Dataset entries:
== Segment start ==
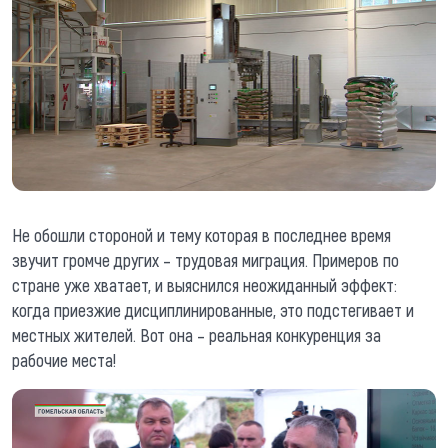
Не обошли стороной и тему которая в последнее время
звучит громче других – трудовая миграция. Примеров по
стране уже хватает, и выяснился неожиданный эффект:
когда приезжие дисциплинированные, это подстегивает и
местных жителей. Вот она – реальная конкуренция за
рабочие места!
== Segment end ==
• _PROBLEM REQUIREMENTS_:
Word for word, return the entries above, but without any pictures.

• _WRITTEN SOLUTION_:
Не обошли стороной и тему которая в последнее время
звучит громче других – трудовая миграция. Примеров по
стране уже хватает, и выяснился неожиданный эффект:
когда приезжие дисциплинированные, это подстегивает и
местных жителей. Вот она – реальная конкуренция за
рабочие места!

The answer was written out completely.